A boneca agora com mais consciência, dava-se conta de que ser perfeita era cansativo, ela sentia o peso em suas costas, vindo de sua corda dourada. Sempre que alterava um pouco sua corda, a fabricante de brinquedos a mudava para o modo original. Ansiando por ser livre e experimentar o mundo, a boneca de corda tirou a face doce e sorridente e a corda dourada, e criou uma outra feita por ela mesma. A nova face não era tão sorridente e a nova corda não era dourada, era de ferro enferrujado. Triste consigo mesma pois sabia que a fabricante de brinquedos ficaria desapontada com a mudança, a boneca tingiu a corda de dourado e fez da antiga face uma máscara.
Quando a fabricante de brinquedos estava por perto, a boneca agia da forma que fora criada, usando a máscara de sua face original. Doce, quieta, delicada, educada, perfeita. Nada fora do lugar. Contudo, quando estava longe, a nova face aparecia, uma coisinha tagarela, que não tinha medo de expressar suas fortes opiniões. A corda nova, apesar de enferrujada, lhe servia bem. Ela dava corda em si mesma e dançava até não poder mais, coreografias erradas, passos fora do contexto, porém, o sorriso de liberdade no rosto e a lua como companhia.
Por um tempo, a boneca de corda foi feliz com a vida dupla, tinha um pequeno gosto da liberdade de ser o que queria e ainda podia manter a farsa que deixava sua criadora feliz. Entretanto, isso não estava mais dando certo. A corda cor de ferrugem precisava ser constantemente pintada, e a máscara costumava oscilar. A fabricante de brinquedos percebeu a mudança, mas ainda acreditava que era a sua boneca de corda original.

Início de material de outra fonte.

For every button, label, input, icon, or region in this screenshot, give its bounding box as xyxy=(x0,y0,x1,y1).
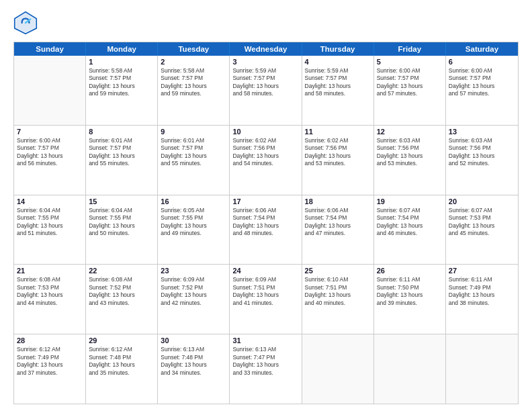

A boneca ficava ainda mais desleixada em seus cuidados, sonhando com a liberdade completa, a única coisa que a prendia, era imaginar o olhar de decepção nos olhos da fabricante de brinquedos, a confiança que ela perderia e o brilho nos olhos pelo futuro que imaginava para sua criação, o qual jamais aconteceria.

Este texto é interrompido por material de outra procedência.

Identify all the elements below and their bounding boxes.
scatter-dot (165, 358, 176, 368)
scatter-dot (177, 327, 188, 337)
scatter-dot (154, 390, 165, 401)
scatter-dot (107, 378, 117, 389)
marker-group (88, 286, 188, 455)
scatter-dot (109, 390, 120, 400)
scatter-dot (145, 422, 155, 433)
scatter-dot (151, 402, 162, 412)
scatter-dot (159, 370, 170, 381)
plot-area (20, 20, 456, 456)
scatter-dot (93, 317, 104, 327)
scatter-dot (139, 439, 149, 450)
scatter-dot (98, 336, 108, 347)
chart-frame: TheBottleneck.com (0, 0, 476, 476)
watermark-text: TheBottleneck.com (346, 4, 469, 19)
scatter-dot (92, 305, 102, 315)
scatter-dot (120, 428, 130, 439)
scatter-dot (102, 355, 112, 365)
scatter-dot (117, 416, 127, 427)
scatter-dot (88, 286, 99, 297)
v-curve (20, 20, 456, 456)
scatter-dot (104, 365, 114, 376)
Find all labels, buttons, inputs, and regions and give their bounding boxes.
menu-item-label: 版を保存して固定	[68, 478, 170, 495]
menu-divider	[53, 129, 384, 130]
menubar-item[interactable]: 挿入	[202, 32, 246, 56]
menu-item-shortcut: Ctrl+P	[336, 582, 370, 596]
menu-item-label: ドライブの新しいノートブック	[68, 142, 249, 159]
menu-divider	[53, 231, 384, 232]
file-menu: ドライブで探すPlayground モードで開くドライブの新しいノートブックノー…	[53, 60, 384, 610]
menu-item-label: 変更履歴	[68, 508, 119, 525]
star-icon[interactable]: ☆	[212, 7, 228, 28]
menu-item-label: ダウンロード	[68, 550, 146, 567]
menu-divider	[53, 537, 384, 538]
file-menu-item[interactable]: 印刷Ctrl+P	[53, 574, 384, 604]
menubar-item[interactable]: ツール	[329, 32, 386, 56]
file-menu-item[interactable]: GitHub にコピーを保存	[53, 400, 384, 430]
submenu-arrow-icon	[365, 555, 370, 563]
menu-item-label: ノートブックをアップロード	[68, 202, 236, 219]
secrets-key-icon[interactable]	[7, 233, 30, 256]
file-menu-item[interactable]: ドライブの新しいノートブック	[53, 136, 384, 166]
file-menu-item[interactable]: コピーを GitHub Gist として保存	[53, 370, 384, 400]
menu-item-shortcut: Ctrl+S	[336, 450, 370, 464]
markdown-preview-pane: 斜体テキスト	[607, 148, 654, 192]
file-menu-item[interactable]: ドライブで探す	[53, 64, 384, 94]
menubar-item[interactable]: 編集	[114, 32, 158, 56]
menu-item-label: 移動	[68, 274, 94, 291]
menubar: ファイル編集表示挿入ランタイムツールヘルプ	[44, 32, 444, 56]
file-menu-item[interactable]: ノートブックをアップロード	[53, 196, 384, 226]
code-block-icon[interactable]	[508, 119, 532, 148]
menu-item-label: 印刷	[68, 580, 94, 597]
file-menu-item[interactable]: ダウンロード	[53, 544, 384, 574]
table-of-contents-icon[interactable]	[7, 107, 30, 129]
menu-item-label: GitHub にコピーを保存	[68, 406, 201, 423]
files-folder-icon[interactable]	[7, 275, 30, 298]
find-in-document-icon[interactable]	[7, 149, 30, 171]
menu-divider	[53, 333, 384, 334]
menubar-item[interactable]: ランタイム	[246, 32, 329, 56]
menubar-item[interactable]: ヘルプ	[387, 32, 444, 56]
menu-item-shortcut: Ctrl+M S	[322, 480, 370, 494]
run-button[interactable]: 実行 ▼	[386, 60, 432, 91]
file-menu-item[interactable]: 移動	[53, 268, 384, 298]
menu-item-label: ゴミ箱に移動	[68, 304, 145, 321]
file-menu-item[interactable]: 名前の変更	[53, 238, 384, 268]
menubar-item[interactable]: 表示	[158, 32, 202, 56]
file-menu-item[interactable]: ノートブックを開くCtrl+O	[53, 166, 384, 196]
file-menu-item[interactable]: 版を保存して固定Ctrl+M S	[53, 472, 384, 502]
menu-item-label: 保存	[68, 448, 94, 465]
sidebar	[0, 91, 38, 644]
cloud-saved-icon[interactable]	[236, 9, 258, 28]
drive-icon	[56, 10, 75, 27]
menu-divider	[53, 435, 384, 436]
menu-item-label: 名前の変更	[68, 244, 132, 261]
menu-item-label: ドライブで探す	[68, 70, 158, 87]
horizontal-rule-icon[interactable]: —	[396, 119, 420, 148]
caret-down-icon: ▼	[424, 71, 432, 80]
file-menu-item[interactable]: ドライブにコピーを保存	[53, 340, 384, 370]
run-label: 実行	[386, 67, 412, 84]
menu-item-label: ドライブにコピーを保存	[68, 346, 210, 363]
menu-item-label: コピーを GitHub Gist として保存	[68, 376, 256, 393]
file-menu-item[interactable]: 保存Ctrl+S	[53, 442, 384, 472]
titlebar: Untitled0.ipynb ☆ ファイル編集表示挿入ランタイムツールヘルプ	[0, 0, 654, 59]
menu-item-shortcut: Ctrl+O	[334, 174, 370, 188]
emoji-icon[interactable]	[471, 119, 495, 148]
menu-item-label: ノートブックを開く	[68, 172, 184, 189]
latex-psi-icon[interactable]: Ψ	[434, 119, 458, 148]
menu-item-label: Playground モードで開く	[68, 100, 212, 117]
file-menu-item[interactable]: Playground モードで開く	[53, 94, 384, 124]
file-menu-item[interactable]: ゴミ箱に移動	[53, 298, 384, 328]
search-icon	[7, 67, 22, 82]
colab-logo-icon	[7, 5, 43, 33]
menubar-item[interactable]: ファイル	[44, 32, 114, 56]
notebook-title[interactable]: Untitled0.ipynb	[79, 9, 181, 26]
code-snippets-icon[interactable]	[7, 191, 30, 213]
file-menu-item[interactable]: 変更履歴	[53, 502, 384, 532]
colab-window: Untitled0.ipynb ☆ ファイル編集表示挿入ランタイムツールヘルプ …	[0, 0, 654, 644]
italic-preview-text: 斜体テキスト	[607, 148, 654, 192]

Até quando a boneca aguentaria manter a farsa? E por que a fabricante de brinquedos não podia aceitar as mudanças?
Criamos tanta expectativa em algo que nos consome tempo, que a ideia de escapar de nosso controle nos frustra. A fabricante consumiu tempo criando a boneca de corda. E a boneca de corda consumiu tempo aprendendo a se recriar. Uma delas precisaria ceder.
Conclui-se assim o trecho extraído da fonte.